Dataset entries:
════════════════════

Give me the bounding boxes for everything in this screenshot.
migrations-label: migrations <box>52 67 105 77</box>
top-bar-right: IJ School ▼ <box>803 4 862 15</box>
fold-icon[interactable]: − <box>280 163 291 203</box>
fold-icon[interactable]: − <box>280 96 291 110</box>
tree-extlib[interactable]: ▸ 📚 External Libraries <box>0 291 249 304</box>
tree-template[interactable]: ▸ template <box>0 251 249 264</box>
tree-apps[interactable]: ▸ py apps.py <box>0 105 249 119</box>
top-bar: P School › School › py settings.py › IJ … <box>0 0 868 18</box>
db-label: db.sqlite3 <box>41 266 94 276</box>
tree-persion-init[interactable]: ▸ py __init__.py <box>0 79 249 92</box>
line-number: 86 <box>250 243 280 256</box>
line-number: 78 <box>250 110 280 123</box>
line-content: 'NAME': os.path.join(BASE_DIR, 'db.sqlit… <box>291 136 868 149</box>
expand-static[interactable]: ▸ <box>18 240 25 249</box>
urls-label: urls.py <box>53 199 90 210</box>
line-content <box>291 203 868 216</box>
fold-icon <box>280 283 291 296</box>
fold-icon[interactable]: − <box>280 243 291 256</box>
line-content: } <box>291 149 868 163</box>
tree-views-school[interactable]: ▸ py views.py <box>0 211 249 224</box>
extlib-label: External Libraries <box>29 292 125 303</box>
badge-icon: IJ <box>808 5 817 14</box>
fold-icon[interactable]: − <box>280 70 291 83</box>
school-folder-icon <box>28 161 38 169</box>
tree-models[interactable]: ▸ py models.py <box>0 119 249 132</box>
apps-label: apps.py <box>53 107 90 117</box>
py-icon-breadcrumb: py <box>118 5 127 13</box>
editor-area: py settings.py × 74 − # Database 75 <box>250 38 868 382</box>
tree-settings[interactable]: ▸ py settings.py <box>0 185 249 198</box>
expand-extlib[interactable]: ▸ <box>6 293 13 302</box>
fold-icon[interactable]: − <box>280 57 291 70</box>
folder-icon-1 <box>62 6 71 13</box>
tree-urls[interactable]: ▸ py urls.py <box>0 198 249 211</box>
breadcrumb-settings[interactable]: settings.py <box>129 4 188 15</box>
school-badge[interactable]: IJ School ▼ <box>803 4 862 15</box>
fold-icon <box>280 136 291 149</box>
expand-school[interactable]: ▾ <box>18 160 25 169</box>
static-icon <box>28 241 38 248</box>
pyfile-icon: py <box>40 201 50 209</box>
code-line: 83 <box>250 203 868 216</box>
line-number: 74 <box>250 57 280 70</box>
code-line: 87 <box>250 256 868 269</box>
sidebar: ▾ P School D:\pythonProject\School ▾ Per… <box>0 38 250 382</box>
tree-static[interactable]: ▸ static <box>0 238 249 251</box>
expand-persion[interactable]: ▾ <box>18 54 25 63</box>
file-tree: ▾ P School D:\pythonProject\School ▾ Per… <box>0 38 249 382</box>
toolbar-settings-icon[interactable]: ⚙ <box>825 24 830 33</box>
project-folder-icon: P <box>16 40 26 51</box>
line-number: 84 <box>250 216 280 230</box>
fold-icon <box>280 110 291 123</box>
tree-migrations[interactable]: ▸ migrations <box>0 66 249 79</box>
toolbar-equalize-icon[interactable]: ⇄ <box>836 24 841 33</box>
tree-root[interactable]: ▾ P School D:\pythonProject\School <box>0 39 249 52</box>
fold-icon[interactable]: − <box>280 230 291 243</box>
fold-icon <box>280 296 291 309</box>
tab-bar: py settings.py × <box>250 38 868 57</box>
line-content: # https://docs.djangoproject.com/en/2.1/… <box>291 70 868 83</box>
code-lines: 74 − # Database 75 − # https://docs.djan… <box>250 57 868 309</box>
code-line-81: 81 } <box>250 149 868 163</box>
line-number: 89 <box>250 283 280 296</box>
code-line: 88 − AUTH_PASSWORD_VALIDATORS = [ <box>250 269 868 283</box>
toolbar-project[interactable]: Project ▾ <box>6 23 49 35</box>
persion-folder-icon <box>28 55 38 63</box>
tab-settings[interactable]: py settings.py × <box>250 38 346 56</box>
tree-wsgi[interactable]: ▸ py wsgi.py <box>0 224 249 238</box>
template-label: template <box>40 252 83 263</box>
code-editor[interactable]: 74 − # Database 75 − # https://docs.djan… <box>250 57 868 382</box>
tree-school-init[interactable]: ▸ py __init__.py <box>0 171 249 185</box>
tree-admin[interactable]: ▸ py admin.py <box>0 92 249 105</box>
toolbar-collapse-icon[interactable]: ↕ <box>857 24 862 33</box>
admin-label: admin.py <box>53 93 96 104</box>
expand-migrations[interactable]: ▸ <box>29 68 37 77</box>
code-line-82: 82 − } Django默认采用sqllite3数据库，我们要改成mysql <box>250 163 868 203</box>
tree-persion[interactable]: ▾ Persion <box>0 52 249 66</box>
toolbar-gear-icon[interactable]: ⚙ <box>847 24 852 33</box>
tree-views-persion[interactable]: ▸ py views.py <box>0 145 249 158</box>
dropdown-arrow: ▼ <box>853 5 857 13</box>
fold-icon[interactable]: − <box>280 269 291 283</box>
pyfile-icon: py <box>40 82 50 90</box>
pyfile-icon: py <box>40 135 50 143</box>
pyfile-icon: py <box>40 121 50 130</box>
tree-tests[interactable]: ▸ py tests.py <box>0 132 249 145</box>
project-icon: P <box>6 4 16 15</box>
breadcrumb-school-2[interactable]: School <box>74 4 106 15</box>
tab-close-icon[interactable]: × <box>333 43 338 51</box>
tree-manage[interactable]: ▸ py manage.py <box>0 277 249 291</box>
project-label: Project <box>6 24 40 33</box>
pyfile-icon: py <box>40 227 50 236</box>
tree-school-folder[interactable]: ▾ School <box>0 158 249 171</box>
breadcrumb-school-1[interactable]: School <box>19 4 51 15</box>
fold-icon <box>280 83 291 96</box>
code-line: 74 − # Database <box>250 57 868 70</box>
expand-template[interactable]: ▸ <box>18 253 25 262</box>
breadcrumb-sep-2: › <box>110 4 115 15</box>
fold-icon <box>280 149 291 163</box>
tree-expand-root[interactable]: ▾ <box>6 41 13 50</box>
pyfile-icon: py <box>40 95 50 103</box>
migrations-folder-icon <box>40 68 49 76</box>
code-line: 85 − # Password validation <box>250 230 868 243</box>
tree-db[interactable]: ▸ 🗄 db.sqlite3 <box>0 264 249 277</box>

════════════════════

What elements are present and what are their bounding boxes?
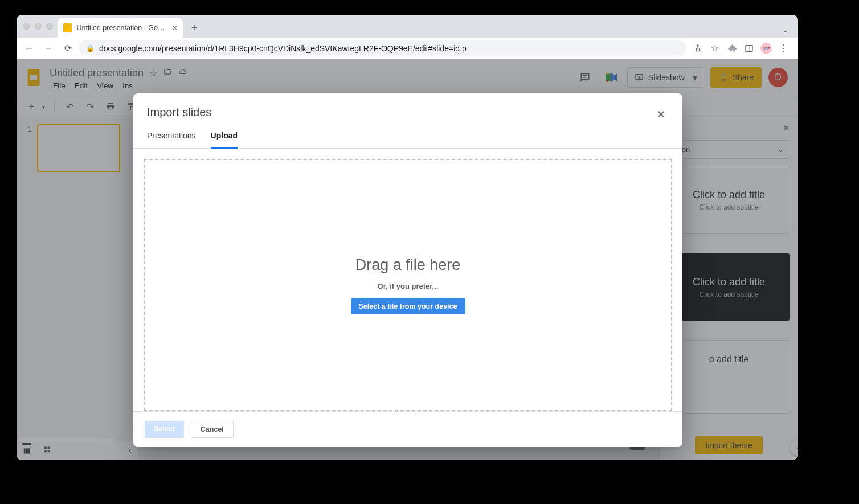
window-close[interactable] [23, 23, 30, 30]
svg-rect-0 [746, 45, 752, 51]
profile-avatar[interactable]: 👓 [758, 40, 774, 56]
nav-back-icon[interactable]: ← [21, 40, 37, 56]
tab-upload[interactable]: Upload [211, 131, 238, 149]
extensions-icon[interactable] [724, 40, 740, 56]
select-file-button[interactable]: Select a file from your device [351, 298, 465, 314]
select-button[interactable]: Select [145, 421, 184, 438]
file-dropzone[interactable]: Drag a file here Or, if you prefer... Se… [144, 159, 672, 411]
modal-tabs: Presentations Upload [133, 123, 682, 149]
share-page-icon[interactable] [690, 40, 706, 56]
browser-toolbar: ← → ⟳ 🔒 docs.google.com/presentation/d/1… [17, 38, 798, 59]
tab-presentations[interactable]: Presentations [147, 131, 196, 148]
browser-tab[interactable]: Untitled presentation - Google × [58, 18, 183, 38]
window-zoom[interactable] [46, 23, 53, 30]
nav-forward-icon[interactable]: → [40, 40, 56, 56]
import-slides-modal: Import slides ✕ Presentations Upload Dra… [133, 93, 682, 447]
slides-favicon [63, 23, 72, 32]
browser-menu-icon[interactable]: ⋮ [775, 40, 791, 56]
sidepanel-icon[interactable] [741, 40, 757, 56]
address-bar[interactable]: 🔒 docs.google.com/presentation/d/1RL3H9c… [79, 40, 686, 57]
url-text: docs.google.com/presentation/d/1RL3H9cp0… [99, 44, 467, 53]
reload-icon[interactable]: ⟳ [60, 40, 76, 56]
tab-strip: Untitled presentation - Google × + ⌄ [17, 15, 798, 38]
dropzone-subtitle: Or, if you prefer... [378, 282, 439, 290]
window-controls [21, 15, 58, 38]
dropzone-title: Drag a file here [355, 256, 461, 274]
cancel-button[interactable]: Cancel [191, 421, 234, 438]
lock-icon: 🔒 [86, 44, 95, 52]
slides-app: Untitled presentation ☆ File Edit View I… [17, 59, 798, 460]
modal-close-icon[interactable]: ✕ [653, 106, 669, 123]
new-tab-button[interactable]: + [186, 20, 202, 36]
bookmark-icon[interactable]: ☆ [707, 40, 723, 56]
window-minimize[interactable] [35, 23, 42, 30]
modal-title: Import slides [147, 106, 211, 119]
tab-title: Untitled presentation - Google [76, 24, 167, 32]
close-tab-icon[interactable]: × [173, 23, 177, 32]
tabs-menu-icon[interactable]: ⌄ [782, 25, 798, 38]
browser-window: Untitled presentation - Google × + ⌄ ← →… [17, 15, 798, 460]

════════════════════

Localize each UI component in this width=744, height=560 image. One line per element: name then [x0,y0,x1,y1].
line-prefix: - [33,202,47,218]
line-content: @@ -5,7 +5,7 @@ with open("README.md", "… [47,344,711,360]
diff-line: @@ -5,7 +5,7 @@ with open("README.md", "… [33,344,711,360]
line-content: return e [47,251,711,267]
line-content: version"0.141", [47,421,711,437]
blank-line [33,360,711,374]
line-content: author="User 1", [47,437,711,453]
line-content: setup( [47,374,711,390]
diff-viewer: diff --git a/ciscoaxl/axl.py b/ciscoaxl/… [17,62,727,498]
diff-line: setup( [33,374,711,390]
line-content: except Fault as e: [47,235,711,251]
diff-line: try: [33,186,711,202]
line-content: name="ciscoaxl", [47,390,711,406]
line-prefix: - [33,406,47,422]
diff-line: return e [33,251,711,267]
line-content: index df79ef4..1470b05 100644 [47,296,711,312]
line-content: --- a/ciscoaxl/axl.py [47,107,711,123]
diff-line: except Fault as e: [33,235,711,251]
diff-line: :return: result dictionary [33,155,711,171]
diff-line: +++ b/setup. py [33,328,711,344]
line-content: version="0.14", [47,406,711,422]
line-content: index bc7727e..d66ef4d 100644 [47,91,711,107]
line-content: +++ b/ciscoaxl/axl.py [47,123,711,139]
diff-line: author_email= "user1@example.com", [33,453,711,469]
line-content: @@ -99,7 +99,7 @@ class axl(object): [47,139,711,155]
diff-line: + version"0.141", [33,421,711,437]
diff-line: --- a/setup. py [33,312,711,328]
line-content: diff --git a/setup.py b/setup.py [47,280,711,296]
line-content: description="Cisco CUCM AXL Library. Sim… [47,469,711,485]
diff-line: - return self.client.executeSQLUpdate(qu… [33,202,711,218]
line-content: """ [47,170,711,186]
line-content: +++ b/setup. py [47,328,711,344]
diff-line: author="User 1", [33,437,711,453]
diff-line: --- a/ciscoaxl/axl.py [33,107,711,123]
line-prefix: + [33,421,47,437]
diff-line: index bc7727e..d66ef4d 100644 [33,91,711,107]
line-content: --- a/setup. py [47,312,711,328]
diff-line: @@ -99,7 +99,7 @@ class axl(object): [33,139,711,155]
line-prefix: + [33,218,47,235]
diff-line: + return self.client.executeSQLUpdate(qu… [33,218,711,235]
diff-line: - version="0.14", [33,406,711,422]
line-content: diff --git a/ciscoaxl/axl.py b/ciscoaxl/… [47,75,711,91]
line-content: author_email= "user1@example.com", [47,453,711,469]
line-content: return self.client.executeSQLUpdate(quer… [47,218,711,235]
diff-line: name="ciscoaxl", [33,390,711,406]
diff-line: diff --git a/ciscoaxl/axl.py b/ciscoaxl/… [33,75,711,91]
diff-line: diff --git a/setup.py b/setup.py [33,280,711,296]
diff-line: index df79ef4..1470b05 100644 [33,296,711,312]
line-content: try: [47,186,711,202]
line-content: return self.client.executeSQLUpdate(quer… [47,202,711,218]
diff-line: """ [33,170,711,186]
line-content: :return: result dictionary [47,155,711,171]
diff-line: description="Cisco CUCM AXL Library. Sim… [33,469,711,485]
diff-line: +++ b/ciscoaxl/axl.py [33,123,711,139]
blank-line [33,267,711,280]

════════════════════

Go through the records and copy each line with "docs" in it.

### [WRITTEN RESPONSE]
line-content: # https://docs.djangoproject.com/en/2.1/… <box>291 70 868 83</box>
code-lines: 74 − # Database 75 − # https://docs.djan… <box>250 57 868 309</box>
code-editor[interactable]: 74 − # Database 75 − # https://docs.djan… <box>250 57 868 382</box>
browser-toolbar: ← → ⟳ 🔒 docs.google.com/presentation/d/1… [17, 38, 798, 59]
address-bar[interactable]: 🔒 docs.google.com/presentation/d/1RL3H9c… [79, 40, 686, 57]
url-text: docs.google.com/presentation/d/1RL3H9cp0… [99, 44, 467, 53]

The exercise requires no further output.